Graveyards and Gravestone Inscriptions
Many, but by no means, all Presbyterian meeting houses have adjoining burial grounds. Few of the inscriptions in graveyards surrounding Presbyterian churches pre-date 1800 and in fact the practise of burying within the grounds of Presbyterian churches does not seem to have happened until the late eighteenth century. The burial ground attached to Castlereagh Presbyterian church is unusual in having several memorials dating from the late eighteenth century.
If looking for the burial places of Presbyterian ancestors prior to the nineteenth century, the most obvious place to check will be the old parish graveyard, probably dating from the medieval period, and which may or may not have a functioning Church of Ireland church within its bounds. Even after burial grounds began to be laid out around Presbyterian meeting houses, the practise of interment in these older graveyards continued for some families.

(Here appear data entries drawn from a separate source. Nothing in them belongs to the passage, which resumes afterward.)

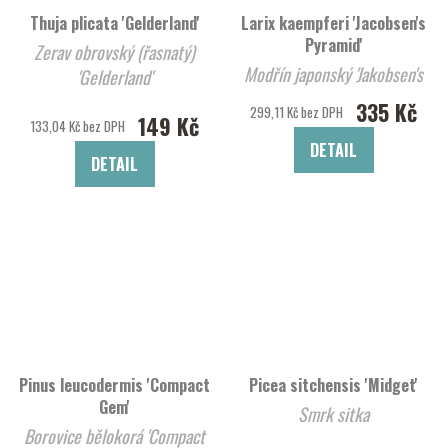
Thuja plicata 'Gelderland'
Larix kaempferi 'Jacobsen's
Pyramid'
Zerav obrovský (řasnatý)
Modřín japonský 'Jakobsen's
'Gelderland'
Pyramid'
335 Kč
299,11 Kč bez DPH
149 Kč
133,04 Kč bez DPH
DETAIL
DETAIL
Pinus leucodermis 'Compact
Picea sitchensis 'Midget'
Gem'
Smrk sitka
Borovice bělokorá 'Compact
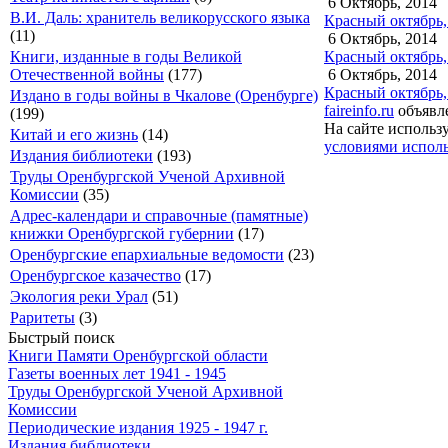
6 Октябрь, 2014
В.И. Даль: хранитель великорусского языка
Красный октябрь,
(11)
6 Октябрь, 2014
Красный октябрь,
Книги, изданные в годы Великой
6 Октябрь, 2014
Отечественной войны
(177)
Красный октябрь,
Издано в годы войны в Чкалове (Оренбурге)
faireinfo.ru
объявле
(199)
На сайте использ
Китай и его жизнь
(14)
условиями исполь
Издания библиотеки
(193)
Труды Оренбургской Ученой Архивной
Комиссии
(35)
Адрес-календари и справочные (памятные)
книжки Оренбургской губернии
(17)
Оренбургские епархиальные ведомости
(23)
Оренбургское казачество
(17)
Экология реки Урал
(51)
Раритеты
(3)
Быстрый поиск
Книги Памяти Оренбургской области
Газеты военных лет 1941 - 1945
Труды Оренбургской Ученой Архивной
Комиссии
Периодические издания 1925 - 1947 г.
Издания библиотеки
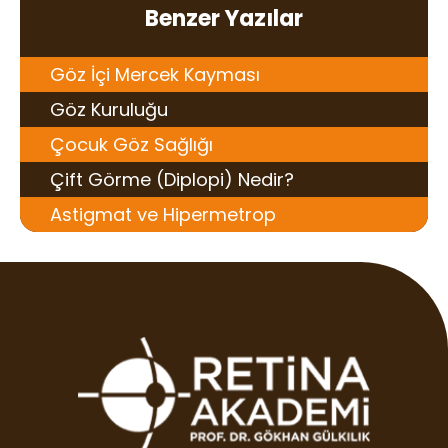
Benzer Yazılar
Göz İçi Mercek Kayması
Göz Kuruluğu
Çocuk Göz Sağlığı
Çift Görme (Diplopi) Nedir?
Astigmat ve Hipermetrop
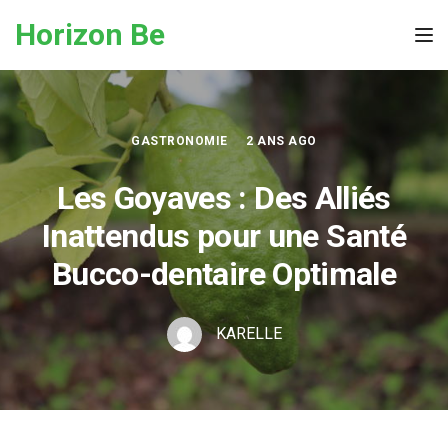
Skip to the content
Horizon Be
Tog
GASTRONOMIE
2 ANS AGO
Les Goyaves : Des Alliés
Inattendus pour une Santé
Bucco-dentaire Optimale
KARELLE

It was not until the second half of the nineteenth century that Presbyterians were legally entitled to open a burial ground that did not adjoin one of their own meeting houses. The background to the opening of Balmoral Cemetery in 1855 was an incident in which a Church of Ireland minister obstructed a funeral being conducted by two Presbyterian ministers. One of the ministers involved, Rev. Joseph Mackenzie, secured the ground for the cemetery, and remained its owner, though it was managed by a board of trustees. Though the cemetery was never exclusively Presbyterian, it was predominantly so and was the only burial place of its kind in nineteenth-century Ulster.
The inscriptions from many Presbyterian churchyards have been published in one form or another. The Ulster Historical Foundation has published the inscriptions from more than 50 Presbyterian churchyards in County Down as well as several more in County Antrim. A number of local historical societies have also been involved in transcribing and publishing gravestone inscriptions. Many inscriptions have been made available on the internet.